**INSTRUCTIONS TO FOLLOW**
Search the entries below for "اولاد". Report each line where it occurs.

Saved data entries
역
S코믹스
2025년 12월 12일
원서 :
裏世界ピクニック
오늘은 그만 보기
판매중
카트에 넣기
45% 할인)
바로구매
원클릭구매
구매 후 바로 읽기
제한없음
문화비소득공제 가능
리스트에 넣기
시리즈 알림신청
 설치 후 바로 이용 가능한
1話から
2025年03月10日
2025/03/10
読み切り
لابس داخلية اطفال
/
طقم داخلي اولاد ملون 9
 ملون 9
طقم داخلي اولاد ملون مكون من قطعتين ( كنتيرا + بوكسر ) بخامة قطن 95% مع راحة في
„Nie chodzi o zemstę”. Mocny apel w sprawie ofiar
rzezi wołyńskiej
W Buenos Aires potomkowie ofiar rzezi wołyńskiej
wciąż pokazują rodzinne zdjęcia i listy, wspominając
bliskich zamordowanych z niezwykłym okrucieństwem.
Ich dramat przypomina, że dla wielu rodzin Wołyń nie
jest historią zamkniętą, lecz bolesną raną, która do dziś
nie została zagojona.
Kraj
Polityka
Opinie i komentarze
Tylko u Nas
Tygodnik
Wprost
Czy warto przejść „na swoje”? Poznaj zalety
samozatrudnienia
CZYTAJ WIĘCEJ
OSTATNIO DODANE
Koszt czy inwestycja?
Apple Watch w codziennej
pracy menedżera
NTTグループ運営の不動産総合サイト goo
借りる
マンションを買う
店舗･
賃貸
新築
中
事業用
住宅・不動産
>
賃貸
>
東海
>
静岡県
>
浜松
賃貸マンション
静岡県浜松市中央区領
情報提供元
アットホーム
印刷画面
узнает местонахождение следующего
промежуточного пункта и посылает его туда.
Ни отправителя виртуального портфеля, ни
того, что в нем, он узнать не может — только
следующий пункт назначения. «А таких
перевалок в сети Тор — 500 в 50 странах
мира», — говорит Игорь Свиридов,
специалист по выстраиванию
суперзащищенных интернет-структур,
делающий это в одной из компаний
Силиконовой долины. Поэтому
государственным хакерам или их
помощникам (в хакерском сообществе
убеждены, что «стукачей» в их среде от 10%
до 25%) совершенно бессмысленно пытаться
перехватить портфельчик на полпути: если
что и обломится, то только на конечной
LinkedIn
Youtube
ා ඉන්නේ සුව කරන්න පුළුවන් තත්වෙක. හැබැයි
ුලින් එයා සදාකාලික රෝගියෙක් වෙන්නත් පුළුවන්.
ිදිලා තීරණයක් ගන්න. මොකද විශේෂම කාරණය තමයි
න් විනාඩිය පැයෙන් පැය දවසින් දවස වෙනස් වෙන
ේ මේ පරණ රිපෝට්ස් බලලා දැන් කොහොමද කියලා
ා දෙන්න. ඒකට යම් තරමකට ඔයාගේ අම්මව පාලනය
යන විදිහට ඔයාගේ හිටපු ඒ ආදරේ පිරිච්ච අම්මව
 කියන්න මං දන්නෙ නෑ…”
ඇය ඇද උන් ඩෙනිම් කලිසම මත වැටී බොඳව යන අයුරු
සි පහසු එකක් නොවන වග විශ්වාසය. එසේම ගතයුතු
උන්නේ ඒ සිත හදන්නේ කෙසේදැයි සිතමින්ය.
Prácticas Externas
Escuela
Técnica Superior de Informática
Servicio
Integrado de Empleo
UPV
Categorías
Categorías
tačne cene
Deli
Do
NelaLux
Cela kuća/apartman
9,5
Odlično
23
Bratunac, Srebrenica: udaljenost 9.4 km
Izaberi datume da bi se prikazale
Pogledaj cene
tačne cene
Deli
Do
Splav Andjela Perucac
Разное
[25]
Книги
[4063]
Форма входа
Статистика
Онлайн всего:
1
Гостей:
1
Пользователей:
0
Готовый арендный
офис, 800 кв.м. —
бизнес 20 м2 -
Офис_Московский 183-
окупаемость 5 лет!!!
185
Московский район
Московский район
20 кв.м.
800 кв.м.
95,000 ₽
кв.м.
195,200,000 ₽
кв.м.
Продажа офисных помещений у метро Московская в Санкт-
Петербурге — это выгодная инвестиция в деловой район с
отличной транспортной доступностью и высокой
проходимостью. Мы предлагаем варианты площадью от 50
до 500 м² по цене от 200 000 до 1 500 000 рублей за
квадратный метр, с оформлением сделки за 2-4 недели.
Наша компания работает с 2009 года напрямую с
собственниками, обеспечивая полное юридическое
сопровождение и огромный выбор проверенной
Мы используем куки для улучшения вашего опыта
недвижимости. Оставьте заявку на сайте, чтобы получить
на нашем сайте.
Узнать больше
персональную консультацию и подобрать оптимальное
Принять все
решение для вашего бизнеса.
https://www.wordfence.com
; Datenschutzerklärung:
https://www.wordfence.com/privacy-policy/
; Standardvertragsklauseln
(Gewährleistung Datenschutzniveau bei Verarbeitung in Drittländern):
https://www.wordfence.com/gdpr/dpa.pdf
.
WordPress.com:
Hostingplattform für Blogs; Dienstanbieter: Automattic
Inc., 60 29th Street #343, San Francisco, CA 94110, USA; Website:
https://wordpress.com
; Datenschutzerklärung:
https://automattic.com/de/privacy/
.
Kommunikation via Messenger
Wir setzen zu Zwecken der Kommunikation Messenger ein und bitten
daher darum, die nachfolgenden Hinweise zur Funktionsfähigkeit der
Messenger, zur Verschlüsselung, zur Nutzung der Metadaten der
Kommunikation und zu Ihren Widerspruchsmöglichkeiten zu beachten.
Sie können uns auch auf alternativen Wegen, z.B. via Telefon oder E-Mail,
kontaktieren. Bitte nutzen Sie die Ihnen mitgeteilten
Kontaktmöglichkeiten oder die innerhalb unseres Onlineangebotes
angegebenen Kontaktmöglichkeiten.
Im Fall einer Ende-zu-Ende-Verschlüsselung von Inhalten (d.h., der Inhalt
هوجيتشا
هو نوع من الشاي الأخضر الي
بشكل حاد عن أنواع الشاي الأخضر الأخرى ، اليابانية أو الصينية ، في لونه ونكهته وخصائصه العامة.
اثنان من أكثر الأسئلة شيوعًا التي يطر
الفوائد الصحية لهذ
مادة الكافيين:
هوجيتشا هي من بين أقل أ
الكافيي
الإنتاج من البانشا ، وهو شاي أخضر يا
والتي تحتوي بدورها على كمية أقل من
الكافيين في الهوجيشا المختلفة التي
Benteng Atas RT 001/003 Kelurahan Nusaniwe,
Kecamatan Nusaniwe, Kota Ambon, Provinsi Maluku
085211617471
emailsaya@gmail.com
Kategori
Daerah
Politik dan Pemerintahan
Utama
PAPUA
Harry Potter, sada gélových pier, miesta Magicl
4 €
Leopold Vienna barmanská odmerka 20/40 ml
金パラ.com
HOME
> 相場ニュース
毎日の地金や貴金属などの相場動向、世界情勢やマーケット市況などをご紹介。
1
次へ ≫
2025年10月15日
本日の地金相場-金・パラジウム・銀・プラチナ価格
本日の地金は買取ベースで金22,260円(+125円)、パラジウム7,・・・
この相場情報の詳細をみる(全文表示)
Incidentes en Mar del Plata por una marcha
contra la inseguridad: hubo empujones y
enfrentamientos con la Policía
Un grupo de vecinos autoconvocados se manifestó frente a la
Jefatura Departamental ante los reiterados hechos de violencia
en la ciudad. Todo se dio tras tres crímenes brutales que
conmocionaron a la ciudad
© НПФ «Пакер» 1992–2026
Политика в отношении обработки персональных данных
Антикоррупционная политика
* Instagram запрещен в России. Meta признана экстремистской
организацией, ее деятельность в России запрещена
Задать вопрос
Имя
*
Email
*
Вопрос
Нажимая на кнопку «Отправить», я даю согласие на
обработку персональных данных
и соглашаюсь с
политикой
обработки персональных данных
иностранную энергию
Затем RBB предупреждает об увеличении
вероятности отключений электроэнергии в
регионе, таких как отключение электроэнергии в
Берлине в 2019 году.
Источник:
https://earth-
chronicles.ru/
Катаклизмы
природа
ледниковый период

**SOLUTION TO THIS TASK**
طقم داخلي اولاد ملون 9
طقم داخلي اولاد ملون مكون من قطعتين ( كنتيرا + بوكسر ) بخامة قطن 95% مع راحة في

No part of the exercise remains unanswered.